A Simple Autoencoder

We'll start off by building a simple autoencoder to compress the MNIST dataset. With autoencoders, we pass input data through an encoder that makes a compressed representation of the input. Then, this representation is passed through a decoder to reconstruct the input data. Generally the encoder and decoder will be built with neural networks, then trained on example data.

In this notebook, we'll be build a simple network architecture for the encoder and decoder. Let's get started by importing our libraries and getting the dataset.



In [1]:

    
%matplotlib inline

import numpy as np
import tensorflow as tf
import matplotlib.pyplot as plt



In [2]:

    
from tensorflow.examples.tutorials.mnist import input_data
mnist = input_data.read_data_sets('MNIST_data', validation_size=0)









    



Extracting MNIST_data/train-images-idx3-ubyte.gz
Extracting MNIST_data/train-labels-idx1-ubyte.gz
Extracting MNIST_data/t10k-images-idx3-ubyte.gz
Extracting MNIST_data/t10k-labels-idx1-ubyte.gz

Below I'm plotting an example image from the MNIST dataset. These are 28x28 grayscale images of handwritten digits.



In [3]:

    
img = mnist.train.images[2]
plt.imshow(img.reshape((28, 28)), cmap='Greys_r')









    Out[3]:





<matplotlib.image.AxesImage at 0x7fe24d8a0588>

We'll train an autoencoder with these images by flattening them into 784 length vectors. The images from this dataset are already normalized such that the values are between 0 and 1. Let's start by building basically the simplest autoencoder with a single ReLU hidden layer. This layer will be used as the compressed representation. Then, the encoder is the input layer and the hidden layer.
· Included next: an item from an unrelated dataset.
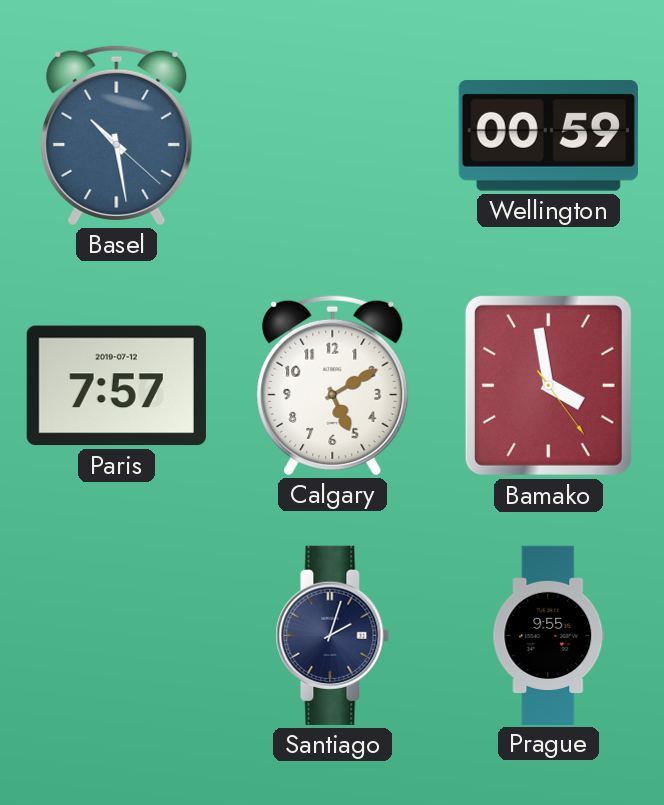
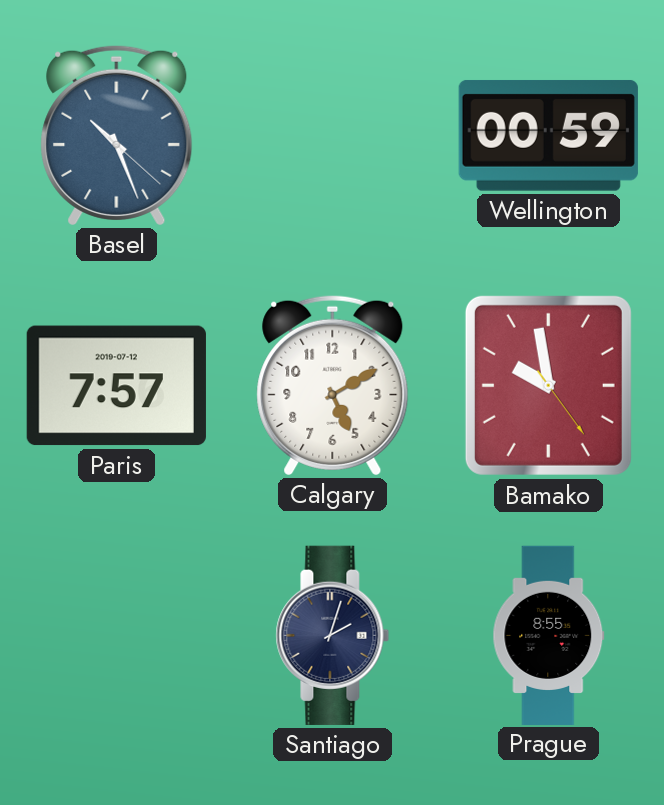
Basel: 10:28 -> 10:26
Bamako: 3:58 -> 9:58
Prague: 9:55 -> 8:55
The decoder is the hidden layer and the output layer. Since the images are normalized between 0 and 1, we need to use a sigmoid activation on the output layer to get values matching the input.
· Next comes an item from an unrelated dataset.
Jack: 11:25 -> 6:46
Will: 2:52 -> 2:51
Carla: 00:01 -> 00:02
Exercise: Build the graph for the autoencoder in the cell below. The input images will be flattened into 784 length vectors. The targets are the same as the inputs. And there should be one hidden layer with a ReLU activation and an output layer with a sigmoid activation. The loss should be calculated with the cross-entropy loss, there is a convenient TensorFlow function for this tf.nn.sigmoid_cross_entropy_with_logits (documentation). You should note that tf.nn.sigmoid_cross_entropy_with_logits takes the logits, but to get the reconstructed images you'll need to pass the logits through the sigmoid function.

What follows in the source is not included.